In terms of viewing figures, time will tell just how much MotoGP stands to lose from the deal. I know those in the paddock will argue that this deal is good because of the increased revenue teams will get as a result. For me, personally, yes, of course, quality plays a part, but you need to have bums on seats. If that isn’t happening, you have to question the entire logic of the deal. Personally, I think ~200k on BT Sport and ~500k on ITV4 would be great numbers, and definitely something I will be basing my Qatar viewing figures post on. I do wonder why the opening race is on BT Sport 2 though. If you want to reach the biggest amount of viewers, you put it on the main channel, even if it does mean a channel switch beforehand.
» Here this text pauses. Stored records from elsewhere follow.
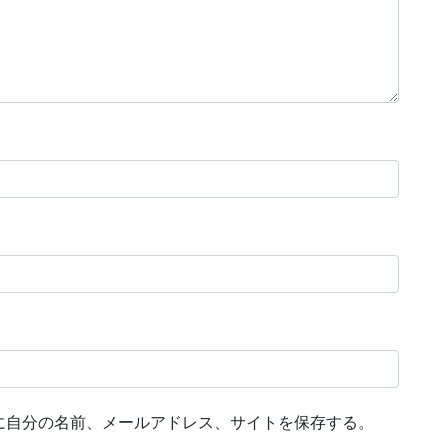
に自分の名前、メールアドレス、サイトを保存する。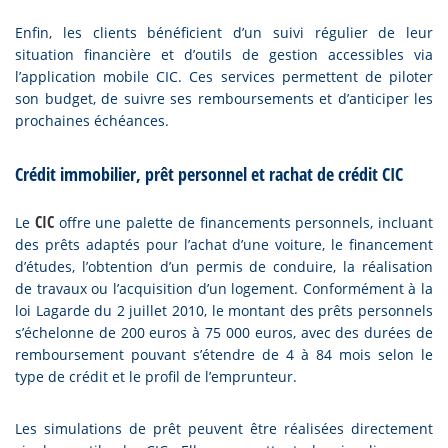
Enfin, les clients bénéficient d’un suivi régulier de leur
situation financière et d’outils de gestion accessibles via
l’application mobile CIC. Ces services permettent de piloter
son budget, de suivre ses remboursements et d’anticiper les
prochaines échéances.
Crédit immobilier, prêt personnel et rachat de crédit CIC
CIC
Le
offre une palette de financements personnels, incluant
des prêts adaptés pour l’achat d’une voiture, le financement
d’études, l’obtention d’un permis de conduire, la réalisation
de travaux ou l’acquisition d’un logement. Conformément à la
loi Lagarde du 2 juillet 2010, le montant des prêts personnels
s’échelonne de 200 euros à 75 000 euros, avec des durées de
remboursement pouvant s’étendre de 4 à 84 mois selon le
type de crédit et le profil de l’emprunteur.
Les simulations de prêt peuvent être réalisées directement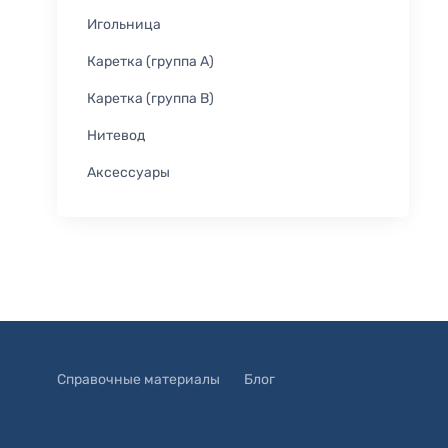
Игольница
Каретка (группа A)
Каретка (группа B)
Нитевод
Аксессуары
Справочные материалы
Блог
The jury is still out on whether this really is good news for motorcycle racing, as you risk making it a niche sport again instead of having that terrestrial television platform to reach out to the masses. Hopefully with the addition of ITV4’s highlights we have the right mix for the deal to succeed. We’ll see what happens.

What I think needs to be said is that BT have a fantastic line-up of shows heading into Qatar, with a lot of MotoGP films on offer. I don’t know however if they are BT created films or Dorna created films. The reason why I say that is obviously when comparing with Sky Sports F1, Formula One Management have not created any documentaries for them, so it would be interesting to compare. As for the here and now, below are all the scheduling details you need for Qatar. I don’t plan to do the MotoGP schedule for each race, but given that this is the start of a new broadcasting era, it is definitely worth detailing what BT have in store for viewers. For the classic MotoGP details, please click here.

Monday 17th March
22:00 to 23:00 – Films: MotoGP 2013 Review (BT Sport 2)
23:00 to 00:00 – Films: Moto2 & Moto3 2013 Review (BT Sport 2)

Tuesday 18th March
15:30 to 16:45 – Films: Head to Head (BT Sport 2)
16:45 to 18:00 – Films: The Route to Glory (BT Sport 2)
18:00 to 20:00 – Films: A Decade in MotoGP (BT Sport 2)
20:00 to 21:00 – 2014 Season Preview (BT Sport 2)
21:00 to 22:30 – Films: Great Moments (BT Sport 2)
22:30 to 00:00 – Films: Jorge (BT Sport 2)

Wednesday 19th March
16:15 to 17:30 – Films: The Age of 27 (BT Sport 2)
17:30 to 19:00 – Films: Rookie 93: Marc Marquez Beyond the Smile (BT Sport 2)

Thursday 20th March
15:00 to 19:45 – Practice (BT Sport 2)
– 15:00 – Moto3 – Practice 1
– 15:55 – Moto2 – Practice 1
– 16:55 – MotoGP – Practice 1
– 17:55 – Moto3 – Practice 2
– 18:50 – Moto2 – Practice 2

Friday 21st March
14:50 to 19:00 – Practice (BT Sport 2)
– 15:00 – MotoGP – Practice 2
– 16:00 – Moto3 – Practice 3
– 16:55 – Moto2 – Practice 3
– 17:55 – MotoGP – Practice 3

Saturday 22nd March
14:30 to 19:00 – Practice / Qualifying (BT Sport 2)
– 15:00 – Moto3 – Qualifying
– 15:55 – Moto2 – Qualifying
– 16:55 – MotoGP – Practice 4
– 17:35 – MotoGP – Qualifying

Sunday 23rd March
15:00 to 17:15 – Moto3: Race (BT Sport 2)
17:15 to 18:45 – Moto2: Race (BT Sport 2)
18:45 to 20:30 – MotoGP: Race (BT Sport 2)

Monday 24th March
20:00 to 21:00 – Highlights (ITV4)

As always, I will update the schedule if anything changes.